Тася выскочила на дорогу, всклокоченная, в порванной рубахе утопленницы, потеряв где-то в лесу шейный платок. Навстречу ей двигалось что-то рычащее, грозное. Четыре железных колеса: два — позади — в человеческий рост, — два передних — поменьше. А управлял шумной железякой молодой парень, в кепке, залихватски заломленной на затылок. Завидев Тасю, он аж обомлел. Затормозил, из тарахтелки своей вылез:
- Ты кто такая, что советскому трактору под колёса лезешь? — спросил сурово, но напускно, картинно, без злобы, как у Христофора.
- Я Тася… Таисия Крюкова…. И мне надо в город…. К начальникам…
- К каким таким начальникам? — парень выпучил глаза. — К партийным? Или, может, в ГПУ?
- Мне про бегунов рассказать, — выпалила Тася. — Про то, как они людей до смерти умучивают.
- Эвона как, — парень стушевался, почесал затылок; весёлость ушла из его голоса. — Ты сама что ль из них?
- Сама, — кивнула решительно Тася.
- Ну тогда садись, — парень усмехнулся. — Отвезу тебя…. Не побрезгуй, места в кабине мало. К вечеру доберёмся.
Тася опять кивнула. И улыбнулась. Впервые с тех пор, как, после смерти отца, осталась одна на всём белом свете.
* * *- Спасибо, — благодарность, какую испытывал Павел к богомолу, была настолько велика, что это простое слово само сорвалось с губ, как только способность говорить — вернулась.
Благодарность — она стала первой.
Первым долгом, что отдал Павел после пробуждения.
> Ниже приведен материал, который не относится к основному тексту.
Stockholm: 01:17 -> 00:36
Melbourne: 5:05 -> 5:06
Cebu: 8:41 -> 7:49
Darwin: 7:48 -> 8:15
Благодарность опередила и удивление, и тревогу, которые явились следом. И ещё — она была раньше неузнавания.
А Павел и вправду не узнавал ни места, ни времени, ни себя самого.
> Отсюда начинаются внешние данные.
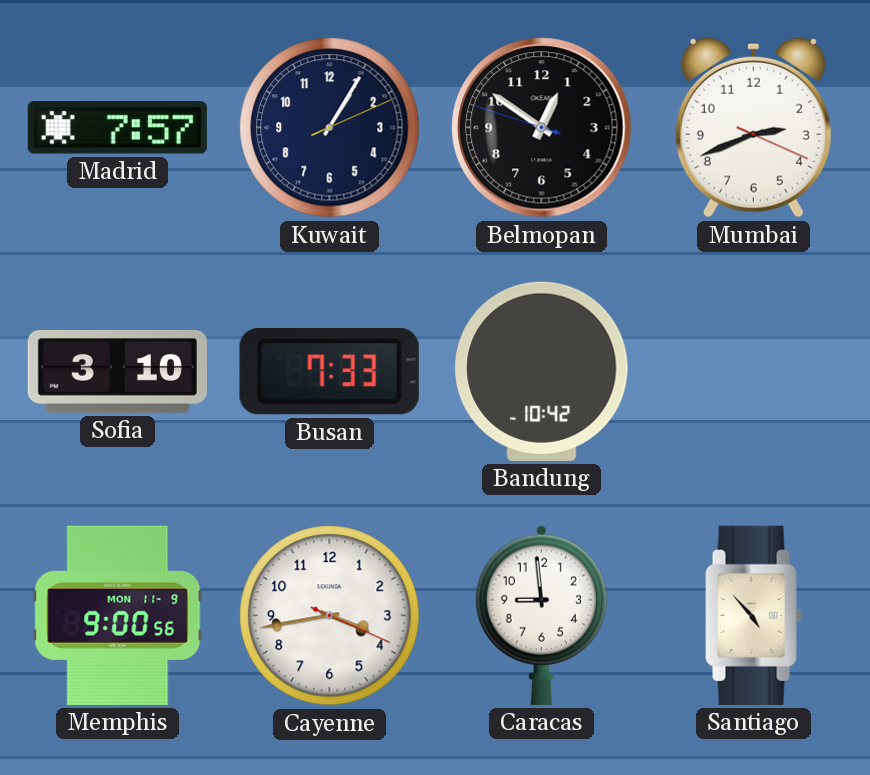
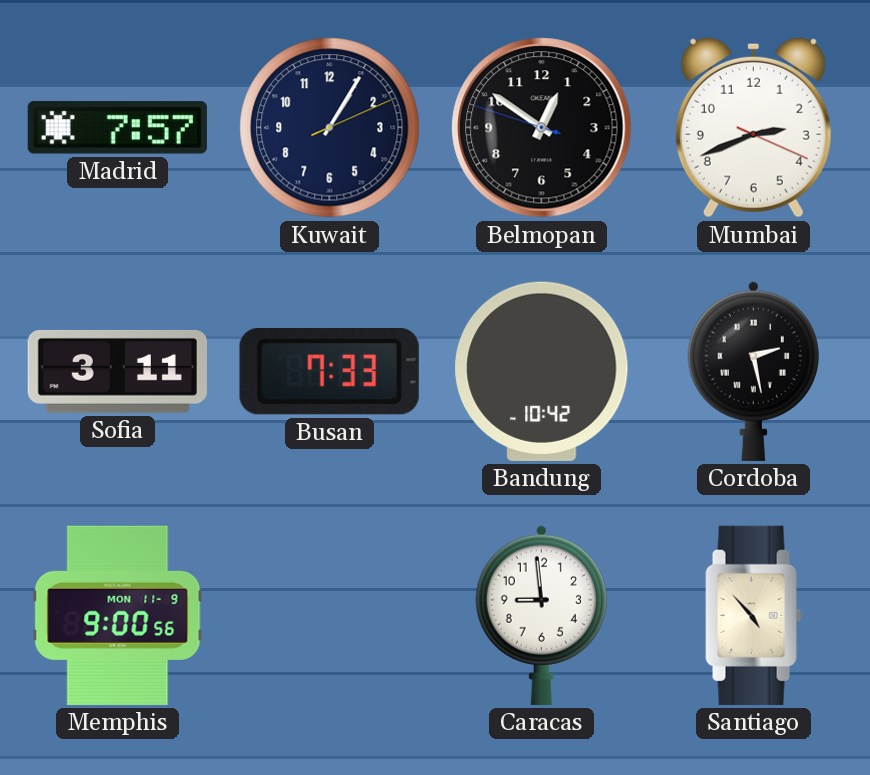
Sofia: 3:10 -> 3:11
Cordoba: none -> 2:28
Cayenne: 3:43 -> none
Он лежал в койке — больничной, хитроумной, оборудованной множеством электронных устройств. Из вены торчала игла капельницы. Палата вокруг койки поражала размерами: не каждая квартира могла похвастаться гостиной такого метража. Часть пространства была огорожена ширмой. Всё, что за ней, терялось в темноте. Всё, что ближе, едва освещалось тусклой прикроватной лампой ночника. В свете этой лампы огромные глаза богомола, внимательно разглядывавшие Павла, казались ещё одним светильником. В их глубине мерцали крохотные звёздочки. Но управдом больше не боялся Аврана-мучителя. Он не сомневался — тот, один, — тот, и никто другой, — вернул его в мир живых. А ведь прежде Павел сторонился богомола, как гильотины. А нынче — ну и мизансцена: угловатый, похожий на мумию в длиннополом пальто, богомол нависает над беспомощным управдомом, а тот — рад его видеть; тот говорит: «Спасибо!»